Task goal
Once you reach the line with "agro global." in the material below, copy each line exactly up to and including the line with "středa, 9. 4., 15:27", and skip the pictures.

Listed records

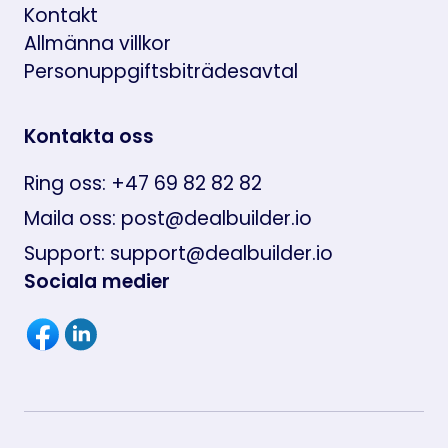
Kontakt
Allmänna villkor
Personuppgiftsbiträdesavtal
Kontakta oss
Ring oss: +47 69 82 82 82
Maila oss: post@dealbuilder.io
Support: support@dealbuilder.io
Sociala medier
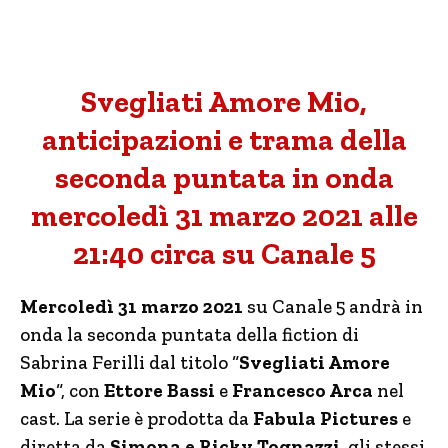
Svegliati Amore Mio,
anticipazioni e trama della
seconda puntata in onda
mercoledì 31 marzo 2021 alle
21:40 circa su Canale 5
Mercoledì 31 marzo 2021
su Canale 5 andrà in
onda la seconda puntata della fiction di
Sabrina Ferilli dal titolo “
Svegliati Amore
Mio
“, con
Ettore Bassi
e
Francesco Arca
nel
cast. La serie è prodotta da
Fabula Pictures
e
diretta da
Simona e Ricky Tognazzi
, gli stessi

--

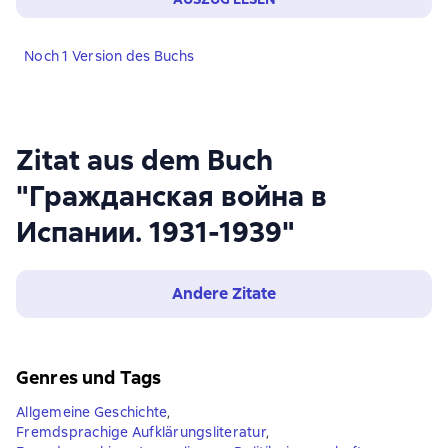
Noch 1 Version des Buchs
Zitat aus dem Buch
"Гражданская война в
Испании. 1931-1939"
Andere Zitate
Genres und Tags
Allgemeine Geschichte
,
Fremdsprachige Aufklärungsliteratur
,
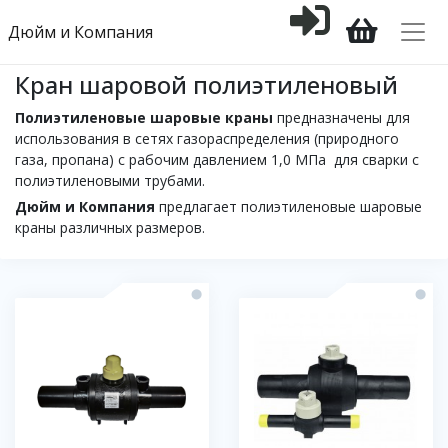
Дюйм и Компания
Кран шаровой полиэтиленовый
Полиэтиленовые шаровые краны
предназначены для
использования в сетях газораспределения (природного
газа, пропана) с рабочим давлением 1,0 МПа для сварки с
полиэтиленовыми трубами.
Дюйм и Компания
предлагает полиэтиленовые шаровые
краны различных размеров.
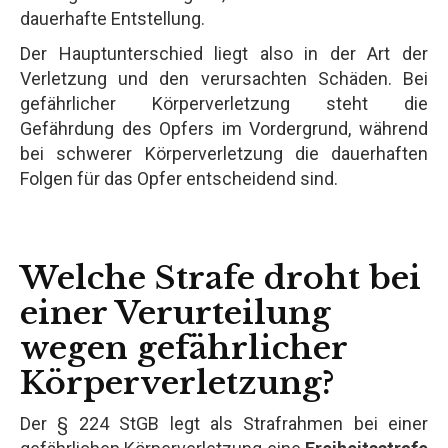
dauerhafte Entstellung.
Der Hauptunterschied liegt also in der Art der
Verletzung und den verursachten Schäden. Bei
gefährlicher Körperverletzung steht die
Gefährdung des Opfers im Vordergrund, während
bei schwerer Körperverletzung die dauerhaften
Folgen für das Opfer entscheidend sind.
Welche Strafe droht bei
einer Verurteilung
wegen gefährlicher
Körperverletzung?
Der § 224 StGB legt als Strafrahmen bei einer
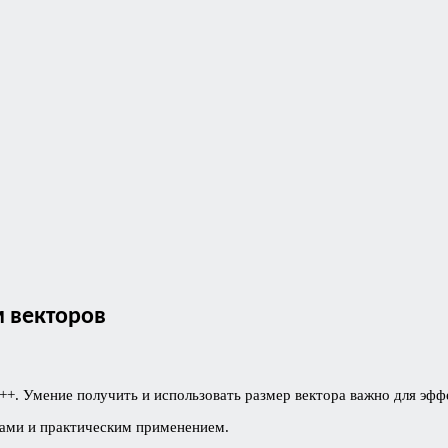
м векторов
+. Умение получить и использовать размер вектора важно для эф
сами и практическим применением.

* * *

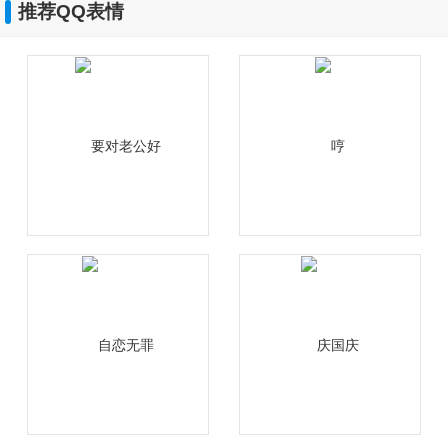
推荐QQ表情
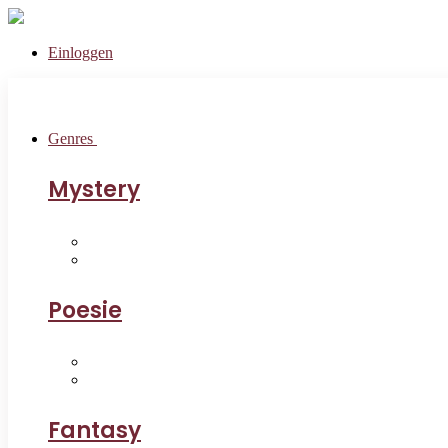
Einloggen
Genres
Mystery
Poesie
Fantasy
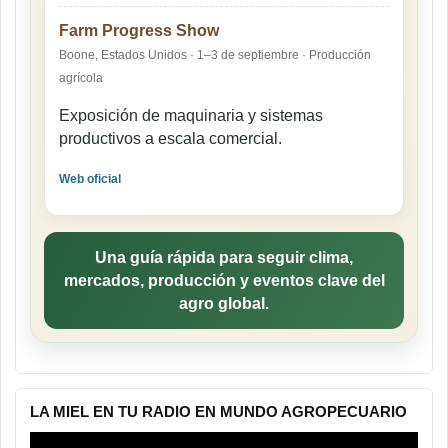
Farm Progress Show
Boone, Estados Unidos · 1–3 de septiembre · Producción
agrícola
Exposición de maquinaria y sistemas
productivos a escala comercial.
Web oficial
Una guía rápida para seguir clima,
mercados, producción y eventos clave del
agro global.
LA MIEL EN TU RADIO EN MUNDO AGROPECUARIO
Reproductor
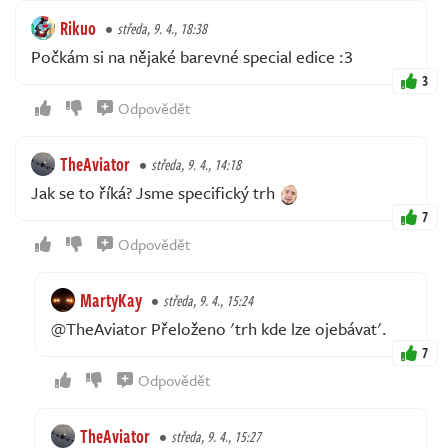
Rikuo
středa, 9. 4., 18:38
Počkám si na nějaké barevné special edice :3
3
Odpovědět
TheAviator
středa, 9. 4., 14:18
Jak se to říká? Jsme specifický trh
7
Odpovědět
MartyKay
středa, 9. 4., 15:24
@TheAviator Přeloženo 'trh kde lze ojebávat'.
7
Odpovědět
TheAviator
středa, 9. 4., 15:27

Answer for the task
agro global.
LA MIEL EN TU RADIO EN MUNDO AGROPECUARIO
Reproductor
Rikuo
středa, 9. 4., 18:38
Počkám si na nějaké barevné special edice :3
3
Odpovědět
TheAviator
středa, 9. 4., 14:18
Jak se to říká? Jsme specifický trh
7
Odpovědět
MartyKay
středa, 9. 4., 15:24
@TheAviator Přeloženo 'trh kde lze ojebávat'.
7
Odpovědět
TheAviator
středa, 9. 4., 15:27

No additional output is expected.